A new British government dossier on Iraq's weapons program has aroused debate about how much of a threat is posed by Iraqi President Saddam Hussein. Weapons experts are worried, while anti-war activists are preparing to demonstrate.
The British report on Iraq's weapons capability is being widely analyzed for both its military and political implications.
The matter is especially important for Britons, since they expect their armed forces would participate in any U.S.-led military attack on Iraq.
The key findings in the new report are that Iraq continues to stockpile chemical and biological weapons, and could deploy them with just 45 minutes notice. The report also claims Iraq has gone to Africa to try to acquire uranium for a nuclear bomb.
Iraq says the report if full of baseless lies and it says U.N. weapons inspectors can return without any restrictions to discredit the findings.
Among those with a keen interest in the British dossier is Wyn Bowen, who served as a U.N. weapons inspector in Iraq until the inspection program was shut down in 1998 amid allegations of Iraqi interference.
Mr. Bowen says the report lays out what he calls "a solid case" that over the past four years, Iraq has continued its aspirations to develop weapons of mass destruction.
Mr. Bowen says if U.N. inspectors return to Iraq, they will have trouble uncovering some of the weapons sites detailed in the report. "Some of the stuff that's been revealed in here will be under total Iraqi concealment. And that's the problem when U.N. inspectors go in, is that they are never given full access to the sites they want to go to. The sites remain secret. So that's a big issue. Saddam Hussein says he's going to allow the inspectors in unconditionally. I personally don't think he'll actually do that," Mr. Bowen said.
The British report has also fired up a political debate over what to do about Iraq and it's weapons. Some British politicians oppose any British military support if its primary aim is to carry out President Bush's goal of what he calls "regime change" in Iraq.
Charles Clarke is chairman of Britain's ruling Labor Party and a member of the cabinet of Prime Minister Tony Blair. He says regime change in Iraq is likely, but to emphasize it will only undermine international support to confront Saddam Hussein over his reported arms buildup.
"I believe the principle priority is the removal of the threat of weapons of mass destruction, which Iraq has. Now does that necessarily mean regime change? I would say that the answer is probably yes. But I wouldn't say that it's certainly yes. I think it's probably yes. And I think that is why we have to focus on the U.N. position of putting inspectors in. Of analyzing what is going on, and then making a judgment about the best way to get the weapons of mass destruction out of Iraq," Mr. Clarke said.
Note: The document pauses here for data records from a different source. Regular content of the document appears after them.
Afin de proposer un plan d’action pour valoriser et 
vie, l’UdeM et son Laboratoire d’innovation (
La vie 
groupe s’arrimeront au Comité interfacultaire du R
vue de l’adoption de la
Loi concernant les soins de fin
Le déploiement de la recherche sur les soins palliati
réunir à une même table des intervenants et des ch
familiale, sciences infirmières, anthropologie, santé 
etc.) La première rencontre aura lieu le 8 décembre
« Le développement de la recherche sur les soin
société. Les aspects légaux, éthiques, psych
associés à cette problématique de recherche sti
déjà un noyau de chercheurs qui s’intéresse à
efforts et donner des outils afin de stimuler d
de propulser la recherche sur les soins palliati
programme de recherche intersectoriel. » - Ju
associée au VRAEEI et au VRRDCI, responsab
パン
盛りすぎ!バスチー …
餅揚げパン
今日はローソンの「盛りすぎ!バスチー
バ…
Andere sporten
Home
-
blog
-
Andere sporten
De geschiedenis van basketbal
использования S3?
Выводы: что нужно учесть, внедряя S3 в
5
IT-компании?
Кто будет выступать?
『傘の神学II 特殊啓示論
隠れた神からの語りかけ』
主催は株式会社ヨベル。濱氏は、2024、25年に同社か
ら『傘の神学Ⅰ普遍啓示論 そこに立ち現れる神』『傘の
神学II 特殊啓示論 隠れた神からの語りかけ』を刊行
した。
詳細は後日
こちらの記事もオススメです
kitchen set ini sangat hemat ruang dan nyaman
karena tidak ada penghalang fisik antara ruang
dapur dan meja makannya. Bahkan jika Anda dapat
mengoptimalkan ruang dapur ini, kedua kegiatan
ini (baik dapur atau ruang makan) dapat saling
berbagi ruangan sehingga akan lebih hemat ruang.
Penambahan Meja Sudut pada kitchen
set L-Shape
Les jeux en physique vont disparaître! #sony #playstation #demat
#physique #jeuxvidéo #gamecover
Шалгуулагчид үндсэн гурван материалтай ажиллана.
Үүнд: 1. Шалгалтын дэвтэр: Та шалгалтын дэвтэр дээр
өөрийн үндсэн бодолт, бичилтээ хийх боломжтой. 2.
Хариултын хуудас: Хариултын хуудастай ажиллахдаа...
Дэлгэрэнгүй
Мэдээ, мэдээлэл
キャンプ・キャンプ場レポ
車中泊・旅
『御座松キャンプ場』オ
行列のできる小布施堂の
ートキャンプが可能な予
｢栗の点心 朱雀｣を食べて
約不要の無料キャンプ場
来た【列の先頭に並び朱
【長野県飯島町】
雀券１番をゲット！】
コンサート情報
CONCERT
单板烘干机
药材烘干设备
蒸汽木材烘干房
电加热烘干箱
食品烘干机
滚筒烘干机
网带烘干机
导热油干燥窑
The issue is being followed closely in Britain's Muslim community, where there is opposition to the prospect of a U.S.-led war against Iraq.
Imran Waheed represents the British branch of the Islamic Liberation Party, which has been outlawed in several Muslim countries, including Iraq. Some Arab governments say the party is linked to terrorism, though Mr. Waheed denies that. He says Muslims would like to see Saddam Hussein go, but they oppose the idea of the United States deposing him through war.
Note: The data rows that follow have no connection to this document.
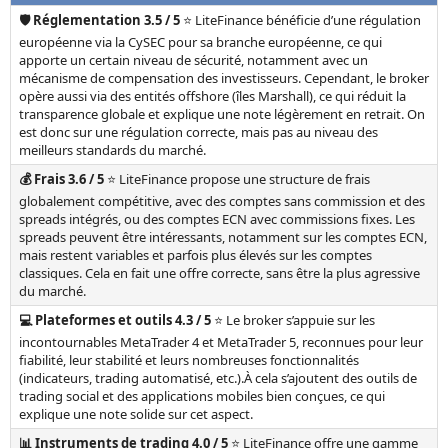
🛡️ Réglementation 3.5 / 5
⭐ LiteFinance bénéficie d’une régulation
européenne via la CySEC pour sa branche européenne, ce qui
apporte un certain niveau de sécurité, notamment avec un
mécanisme de compensation des investisseurs. Cependant, le broker
opère aussi via des entités offshore (îles Marshall), ce qui réduit la
transparence globale et explique une note légèrement en retrait. On
est donc sur une régulation correcte, mais pas au niveau des
meilleurs standards du marché.
💰 Frais 3.6 / 5
⭐ LiteFinance propose une structure de frais
globalement compétitive, avec des comptes sans commission et des
spreads intégrés, ou des comptes ECN avec commissions fixes. Les
spreads peuvent être intéressants, notamment sur les comptes ECN,
mais restent variables et parfois plus élevés sur les comptes
classiques. Cela en fait une offre correcte, sans être la plus agressive
du marché.
💻 Plateformes et outils 4.3 / 5
⭐ Le broker s’appuie sur les
incontournables MetaTrader 4 et MetaTrader 5, reconnues pour leur
fiabilité, leur stabilité et leurs nombreuses fonctionnalités
(indicateurs, trading automatisé, etc.).À cela s’ajoutent des outils de
trading social et des applications mobiles bien conçues, ce qui
explique une note solide sur cet aspect.
📊 Instruments de trading 4.0 / 5
⭐ LiteFinance offre une gamme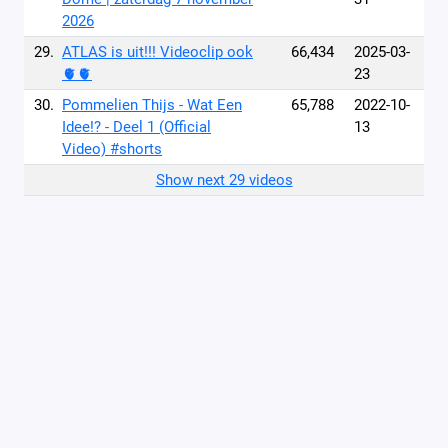
2026
29.
ATLAS is uit!!! Videoclip ook
66,434
2025-03-
🫀🫀
23
30.
Pommelien Thijs - Wat Een
65,788
2022-10-
Idee!? - Deel 1 (Official
13
Video) #shorts
Show next 29 videos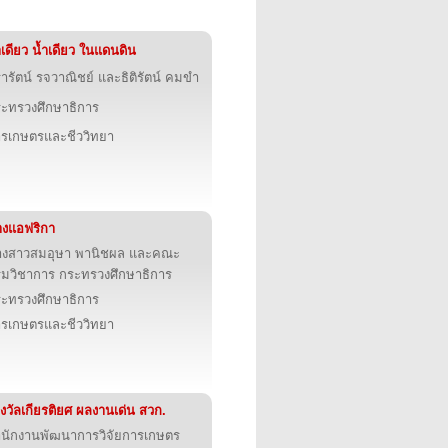
าเดียว น้ำเดียว ในแดนดิน
รารัตน์ รจวาณิชย์ และธิติรัตน์ คมขำ
ะทรวงศึกษาธิการ
รเกษตรและชีววิทยา
างแอฟริกา
างสาวสมอุษา พานิชผล และคณะ
มวิชาการ กระทรวงศึกษาธิการ
ะทรวงศึกษาธิการ
รเกษตรและชีววิทยา
งวัลเกียรติยศ ผลงานเด่น สวก.
นักงานพัฒนาการวิจัยการเกษตร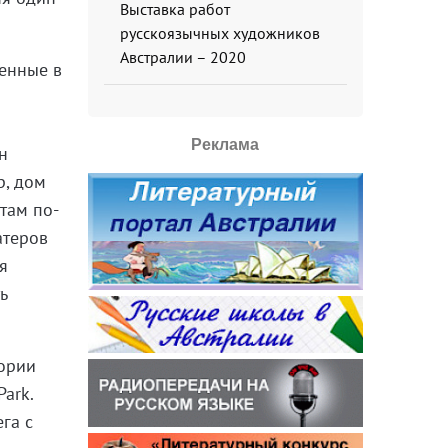
Выставка работ
русскоязычных художников
Австралии – 2020
оенные в
Реклама
н
р, дом
 там по-
атеров
я
ь
тории
ark.
га с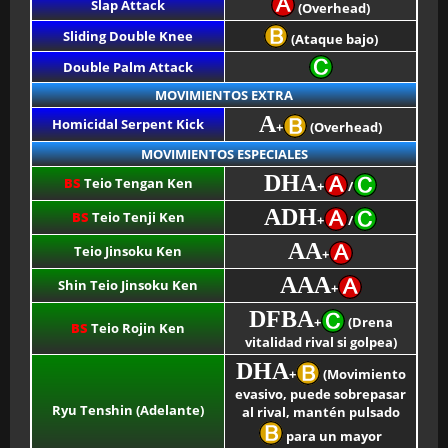
Slap Attack
(Overhead)
Sliding Double Knee
(Ataque bajo)
Double Palm Attack
MOVIMIENTOS EXTRA
A
Homicidal Serpent Kick
+
(Overhead)
MOVIMIENTOS ESPECIALES
DHA
BS
Teio Tengan Ken
+
/
ADH
BS
Teio Tenji Ken
+
/
AA
Teio Jinsoku Ken
+
AAA
Shin Teio Jinsoku Ken
+
DFBA
+
(Drena
BS
Teio Rojin Ken
vitalidad rival si golpea)
DHA
+
(Movimiento
evasivo, puede sobrepasar
Ryu Tenshin (Adelante)
al rival, mantén pulsado
para un mayor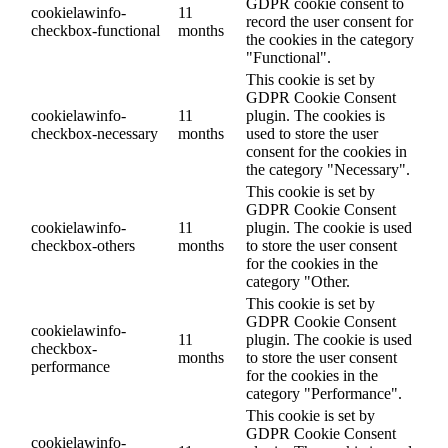
GDPR cookie consent to
cookielawinfo-
11
record the user consent for
checkbox-functional
months
the cookies in the category
"Functional".
This cookie is set by
GDPR Cookie Consent
cookielawinfo-
11
plugin. The cookies is
checkbox-necessary
months
used to store the user
consent for the cookies in
the category "Necessary".
This cookie is set by
GDPR Cookie Consent
cookielawinfo-
11
plugin. The cookie is used
checkbox-others
months
to store the user consent
for the cookies in the
category "Other.
This cookie is set by
GDPR Cookie Consent
cookielawinfo-
11
plugin. The cookie is used
checkbox-
months
to store the user consent
performance
for the cookies in the
category "Performance".
This cookie is set by
GDPR Cookie Consent
cookielawinfo-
"Muslims on the whole believe that there needs to be a regime change in Iraq. We want to see the political destiny being in the hands of the Muslims. We want to see the establishment of an Islamic state with an elected ruler who is accountable. We want to see the back of this tyrant. Hundreds of our members have perished in his prisons over the last few decades," Mr. Waheed said. With the possibility of war in Iraq looming, British anti-war activists are preparing to take to the streets.
Around 50 British Muslim organizations, leftist parties and anti-war groups are planning a demonstration on Saturday entitled the "Don't Attack Iraq" rally. Organizers say they will march across central London to Hyde Park in what they hope will be the biggest peace rally in Europe in many years.